Senate steroid hearing animates DSHEA reform call

By Shane Starling

- Last updated on GMT

Related tags Dietary supplements Food and drug administration

A prominent member of the Cambridge Health Alliance and Harvard Medical School says DSHEA needs urgent reform because it is holding the FDA back from ensuring that dietary supplements are safe.

Responding in the New England Journal of Medicine​ (NEJM) to the recent Senate sub-committee on contaminants, Pieter A. Cohen, M.D, said the 1994 Dietary Supplements and Health Education Act (DSHEA) was the wrong regulatory model and should be amended or scrapped.

“DSHEA presents serious obstacles to the FDA’s ability to detect and eliminate contaminated supplements. A wide range of dietary supplements have been found to be contaminated with toxic plant material, heavy metals, or bacteria,”​ Dr Cohen wrote.

“The DSHEA has not ensured that hazardous dietary supplements will be identified or removed from the market in a timely fashion. I believe that Congress should give the FDA the requisite authority and resources to regulate dietary supplements so that the public can make well-informed decisions regarding the potential risks and benefits of consuming such supplements. Until that happens, millions of Americans will continue to be exposed to unacceptable risks in exchange for purported but unproven health benefits.”

Nothing to see here

Dan Fabricant, PhD, acting executive director of the Natural Products Association, said Dr Cohen’s comments pointed the finger at the dietary supplements when the pharmaceutical industry was equally culpable of the type of steroid and contaminant issues raised at the Senate meeting.

“This is the kind of call that has been made regularly against DSHEA when the problem is the lack of resources at the disposal of the FDA,”​ he told NutraIngredients.com.

“It is the kind of attack that shows no working knowledge of the industry, its products and the law.

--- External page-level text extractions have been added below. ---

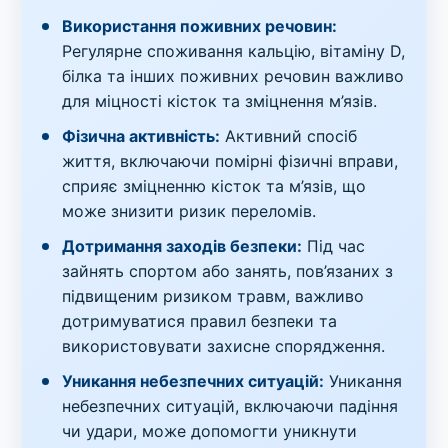
Використання поживних речовин:
Регулярне споживання кальцію, вітаміну D,
білка та інших поживних речовин важливо
для міцності кісток та зміцнення м’язів.
Фізична активність:
Активний спосіб
життя, включаючи помірні фізичні вправи,
сприяє зміцненню кісток та м’язів, що
може знизити ризик переломів.
Дотримання заходів безпеки:
Під час
зайнять спортом або занять, пов’язаних з
підвищеним ризиком травм, важливо
дотримуватися правил безпеки та
використовувати захисне спорядження.
Уникання небезпечних ситуацій:
Уникання
небезпечних ситуацій, включаючи падіння
чи удари, може допомогти уникнути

These kinds of comments tend to appear when there is a media circus around an event like the Senate hearing but they are nothing we have not heard before.”

Dr Fabricant said the Senate hearing had been beneficial because it had distinguished the righteous players in the industry from the “criminals that do not represent this industry”.

“Yes there is a lot of work to do but the bottom line is the FDA needs more resources. There have been more actions taken this year so things are moving in the right direction but more needs to happen after twelve years of budget cuts.”

More and more

Dr Cohen acknowledged that the Food and Drug Administration was being more proactive with 140 contaminated products identified, but said its lack of resources, “created a marketplace in which manufacturers can introduce hazardous new products with virtual impunity.”

Newly introduced adverse event reporting (AER) was also capturing only a miniscule number of the estimated 50,000 AERs each year.

“Of particular concern are the dozens of dietary supplements that are contaminated with prescription medications, controlled substances, experimental compounds, or drugs rejected by the FDA because of safety concerns,”​ he said.

“These potentially hazardous ingredients have been detected in products marketed for patients with diabetes, high cholesterol, or insomnia but are most frequently found in products that promise sexual enhancement, optimal athletic performance, and weight loss.

Hide and seek

He said contaminants such as sibutramine, rimonabant, fenproporex, furosemide, benzodiazepines and antidepressants had been detected and contamination methods were becoming more sophisticated.

“Analogues are created by modifying the original chemical structure of a compound — for example, by adding a hydroxyl group. It is suspected that these analogues are developed to evade detection by the FDA, making the products more difficult to regulate, and to reduce the risk of patent-infringement lawsuits.

“A recent analysis showed that more than half of 26 supplements marketed for the enhancement of sexual function contained analogues of phosphodiesterase type 5 inhibitors.

Because these analogues have never been studied in humans, their risks are unknown, but unexpected adverse reactions to analogues have already been documented. Reports from Britain, China, and Japan, for instance, link an analogue of fenfluramine to liver damage, including fulminant hepatic failure necessitating transplantation.”